On completing the reconciliation, Appian automatically takes the results and feeds them back into the model for re-training. After repeating this a few times, that model knows what to do, and the need for reconciliation drops dramatically.
The data extraction node returns a map containing the data in a text format only. I created an expression to parse the fields into proper dates and numbers and transform it into my record type structure.
IDP always felt a bit clunky, but now you can add these capabilities to any process with a snap of your finger!
Records
Appian Records have evolved over quite some time. In the beginning, we used Records to define our main business objects, defined views and attached related actions. Then, we started to use Records to access the database more directly, and now we can ignore CDTs and DataStores and model our data just using Records.
Then, Appian introduced synced records a while ago, and I had a hard time understanding the purpose of it. This changed in the recent versions as Appian started to call this Data Fabric. Now, I can not only model my business objects, but also any other data object I need, and I can directly model the relationships.
You might think: “Relationships …?? What’s the fuss …?”
This is by far the most dramatic change in how I design applications in Appian since the introduction of the SAIL user interface!
Synced Records cache the data inside the Appian data server and allow a whole new level of automatic query optimisation. And I can query, filter and aggregate data across the entire data model across any system boundary. Think of a future where you do not have to write any database views! I need to disappoint you, that future is already there!

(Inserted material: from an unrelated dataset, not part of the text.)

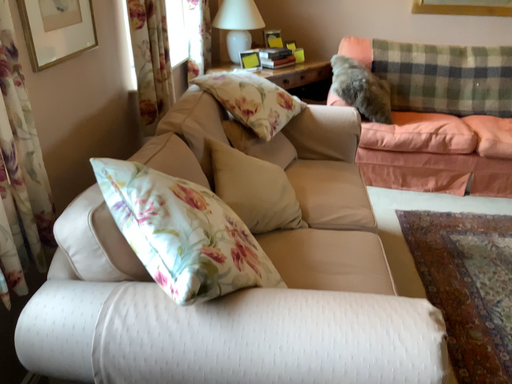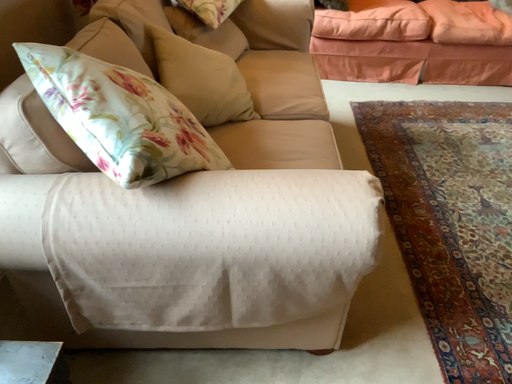 Question: Which way did the camera rotate in the video?

Choices:
 (A) rotated upward
 (B) rotated downward

Answer: (B)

Think of an aggregation that shows the number of work orders by region! Work orders are stored behind a web service, support cases in Appian and Regions in SalesForce. With Data Fabric this takes about 2 minutes to implement and is super fast as Appian optimises the data and queries automatically behind the scenes.
Now, how does this change my way of designing applications?
CDTs, DataStores, database views are gone. Now, I can focus on my business objects and I can ignore situations where objects do not have a direct relation. And I do not have to copy data just because objects do not have a direct relation.
Think of the example above. How would you aggregate work orders by region? You would probably copy the region into the work order, right? This need for partially de-normalising a data model adds a level of complexity to applications that eats up precious developer time without adding any benefit.
Designing the data model for applications became a lot easier now. As long as the objects have any relationship to another, I can query, filter and aggregate on them, even across 5 hops over 3 different systems!
Summary
Appian Records and Data Fabric will really transform your way of working! And there is a lot to discover. Take your time to explore these new product enhancements. Custom Record fields and Record events are a great new playground.
I will support you in doing this and share my hands-on experience with you in some of the upcoming posts and podcast episodes.